Жена в таких случаях, обращаясь к нему, величает его:

— Ваше превосходительство…

В общем, они напоминают мне людей, которые хотят заскрипеть зубами, забывая, что у них зубы поломаны.

А вот другая сторона жизни.

После переворота на корабле я перешел на сторону революции и потом три года сражался против белых за утверждение нашей молодой республики. Что меня толкнуло на это, я до сих пор не могу по совести разобраться: желание послужить новой России или же скрытая трусость перед страшной силой поднявшихся народов. Во всяком случае, воевал я честно и храбро, не переставая внушать самому себе мысль, что это нисколько не противоречит моим убеждениям. Вместе с матросами я прошел через трагедию и смерть.

За это время я очень сдружился с радиотелеграфистом Смирновым. Савелий Арсеньевич — так зовут его — начал часто бывать у меня на квартире. Чем больше я узнавал его, тем сильнее проникался к нему уважением. Этот выходец из деревни Харитоновки, одной из северных губерний, оказался на редкость способным самородком. Он кончил у себя на родине всего лишь церковноприходскую школу, а затем, поступив на службу в военный флот, прошел классы для радиотелеграфистов. На этом и закончилось его образование. Дальше черпал знания из книг. Но сколько энергии отпустила природа на его долю! Я не раз слышал его, когда он выступал с речами на собраниях. Своей пламенной верой в революцию он мог заразить самых отсталых и колеблющихся матросов и заставить их совершать героические подвиги. Во всех трудных обстоятельствах разбирался быстро, все его предложения были практичны.
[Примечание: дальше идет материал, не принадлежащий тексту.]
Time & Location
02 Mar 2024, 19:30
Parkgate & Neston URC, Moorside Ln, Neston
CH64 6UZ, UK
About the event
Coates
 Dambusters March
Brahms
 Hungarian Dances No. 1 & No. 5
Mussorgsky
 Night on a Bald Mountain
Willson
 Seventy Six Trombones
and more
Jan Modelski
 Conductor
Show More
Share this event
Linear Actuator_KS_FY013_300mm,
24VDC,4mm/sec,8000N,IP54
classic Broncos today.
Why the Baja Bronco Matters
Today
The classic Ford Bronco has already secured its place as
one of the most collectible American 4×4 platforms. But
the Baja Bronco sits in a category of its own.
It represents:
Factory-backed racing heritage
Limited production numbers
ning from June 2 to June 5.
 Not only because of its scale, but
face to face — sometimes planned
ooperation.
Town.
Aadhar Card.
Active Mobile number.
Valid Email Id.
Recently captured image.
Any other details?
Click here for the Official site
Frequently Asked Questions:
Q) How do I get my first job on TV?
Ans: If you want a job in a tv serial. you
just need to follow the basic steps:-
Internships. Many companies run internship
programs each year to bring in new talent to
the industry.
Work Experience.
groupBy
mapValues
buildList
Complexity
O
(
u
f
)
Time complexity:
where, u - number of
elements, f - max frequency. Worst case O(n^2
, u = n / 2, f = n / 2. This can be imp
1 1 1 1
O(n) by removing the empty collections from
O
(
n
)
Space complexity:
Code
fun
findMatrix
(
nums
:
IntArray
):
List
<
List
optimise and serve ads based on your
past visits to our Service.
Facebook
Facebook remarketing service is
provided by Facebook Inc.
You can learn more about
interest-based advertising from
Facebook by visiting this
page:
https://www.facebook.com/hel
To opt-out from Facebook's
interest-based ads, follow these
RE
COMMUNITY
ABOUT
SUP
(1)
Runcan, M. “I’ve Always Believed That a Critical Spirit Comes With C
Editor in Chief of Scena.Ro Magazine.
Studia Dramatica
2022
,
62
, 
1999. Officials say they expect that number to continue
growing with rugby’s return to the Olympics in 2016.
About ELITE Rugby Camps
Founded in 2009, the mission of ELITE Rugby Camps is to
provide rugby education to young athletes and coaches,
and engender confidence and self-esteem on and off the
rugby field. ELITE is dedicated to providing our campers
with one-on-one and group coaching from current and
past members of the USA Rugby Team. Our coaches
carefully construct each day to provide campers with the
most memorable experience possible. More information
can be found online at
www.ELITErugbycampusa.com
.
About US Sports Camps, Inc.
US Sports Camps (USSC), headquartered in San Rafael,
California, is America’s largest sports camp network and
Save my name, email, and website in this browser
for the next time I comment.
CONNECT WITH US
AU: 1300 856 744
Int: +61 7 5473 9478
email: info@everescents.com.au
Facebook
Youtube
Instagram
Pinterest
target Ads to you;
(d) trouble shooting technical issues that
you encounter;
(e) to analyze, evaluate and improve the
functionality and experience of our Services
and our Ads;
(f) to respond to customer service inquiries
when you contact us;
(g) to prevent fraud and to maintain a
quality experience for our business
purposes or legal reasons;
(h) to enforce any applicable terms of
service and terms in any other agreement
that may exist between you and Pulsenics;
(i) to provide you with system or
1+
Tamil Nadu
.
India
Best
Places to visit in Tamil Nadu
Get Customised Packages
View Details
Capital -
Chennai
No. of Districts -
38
Заделавшись комиссаром, он с отвагой, доходящей иногда до безумия, защищал советскую власть.

После Октябрьской революции начались гонения на офицеров, в особенности когда разразилась гражданская война. Многие из них поплатились своими головами. Время это было жестокое, мутное, связанное с всеобщей разрухой, с иностранной блокадой, с голодом и кровью.

Обрушилось несчастье и на мою семью.

Но об этом я лучше сделаю выписку из своей старой тетради.

Красные арестовали моего зятя, Клавдина мужа, лейтенанта Богданова. Это был хороший офицер, по-своему честный, но, конечно, он никак не мог принять революции. Он женился на моей дочери в начале шестнадцатого года. Это был брак по взаимной любви. Дочь моя относилась к своему мужу с величайшей нежностью и считала себя счастливой женой. Поэтому арест Богданова был для нее оглушительным ударом, тем более что ему грозила смертная казнь. Она переживала трагедию молча, без слез, стиснув зубы, и таяла с каждым днем. На квартире у меня воцарился ужас. Я уходил из дому разбитым человеком.

Однажды я обратился к Смирнову, прося его лишь об одном — спасти зятя от расстрела. Комиссар сразу насторожился. Синие глаза, взглянув на меня, сверкнули холодным лезвием. В голосе прозвучала неумолимость.